Thab thim krob – When compared to an earlier version we had tried, this Thai sweet coconut cream and water chestnuts dessert preferred to go more the authentic way. The sweetness quotient was subdued and the cream was thicker. However, the ultimate ‘wow’ effect was dampened since the dessert wasn’t chilled enough. The beauty of a masterpiece lost its charm.

Earl Gray pots de crème – The version we were served is a far cry from the original. What could have turned out to be a simple yet decadent impressive treat seemed more like a rush job.

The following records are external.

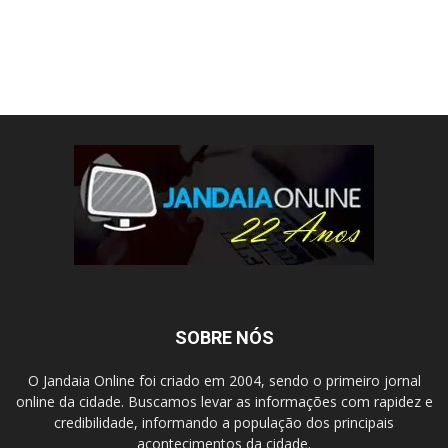
SOBRE NÓS
O Jandaia Online foi criado em 2004, sendo o primeiro jornal
online da cidade. Buscamos levar as informações com rapidez e
credibilidade, informando a população dos principais
acontecimentos da cidade.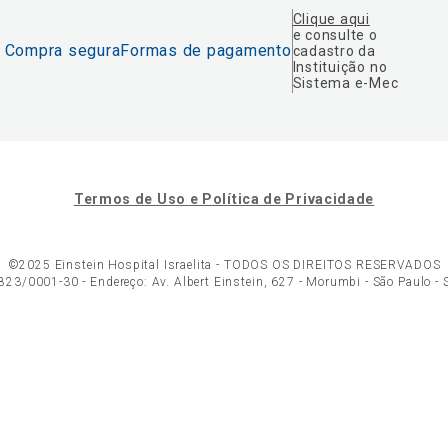
Clique aqui
e consulte o
Compra segura
Formas de pagamento
cadastro da
Instituição no
Sistema e-Mec
Termos de Uso e Política de Privacidade
©2025 Einstein Hospital Israelita -
TODOS OS DIREITOS RESERVADOS
23/0001-30 - Endereço: Av. Albert Einstein, 627 - Morumbi - São Paulo -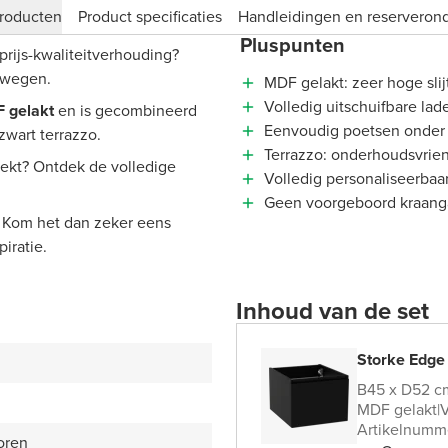
roducten
Product specificaties
Handleidingen en reserveron
Pluspunten
prijs-kwaliteitverhouding?
rwegen.
MDF gelakt: zeer hoge slij
Volledig uitschuifbare lad
 gelakt
en is gecombineerd
Eenvoudig poetsen onder
zwart terrazzo.
Terrazzo: onderhoudsvrien
zoekt? Ontdek de volledige
Volledig personaliseerbaa
Geen voorgeboord kraangat:
 Kom het dan zeker eens
iratie.
Inhoud van de set
Storke Edge
B45 x D52 c
MDF gelakt
|
V
Artikelnumm
oren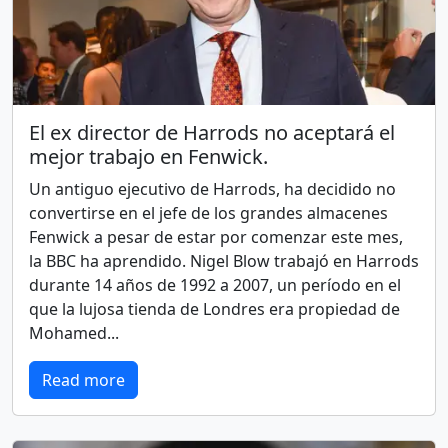
El ex director de Harrods no aceptará el
mejor trabajo en Fenwick.
Un antiguo ejecutivo de Harrods, ha decidido no
convertirse en el jefe de los grandes almacenes
Fenwick a pesar de estar por comenzar este mes,
la BBC ha aprendido. Nigel Blow trabajó en Harrods
durante 14 años de 1992 a 2007, un período en el
que la lujosa tienda de Londres era propiedad de
Mohamed...
Read more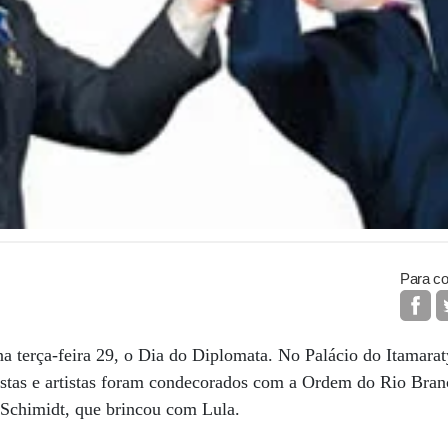
Para co
 terça-feira 29, o Dia do Diplomata. No Palácio do Itamarat
istas e artistas foram condecorados com a Ordem do Rio Branc
 Schimidt, que brincou com Lula.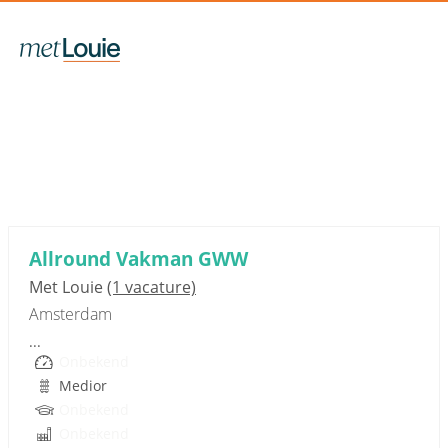
Sponsored link
Allround Vakman GWW
Met Louie
(1 vacature)
Amsterdam
...
Onbekend
Medior
Onbekend
Onbekend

Overall, WHAT’S HOT IN MUMABI was thoroughly impressed with the superfluous service from the entire team who went out of their way to give some warm, endearing moments. The perfection and mastery over the multitude of dynamic flavours make each dish irresistibly lip-smacking and delectable. The cocktails incorporate usage of some rustic Indian spices and condiments (chaat masala) in some of them – which evoke dancing elements to the zing factor of the cocktail. A great job done by the Chef team who have conjured this menu with utmost perfection.

KHYMA is surely a SHINNING STAR which will shimmer and glaze the minds of food connoisseurs who value experimenting with cuisines which have a refined finesse to every dish.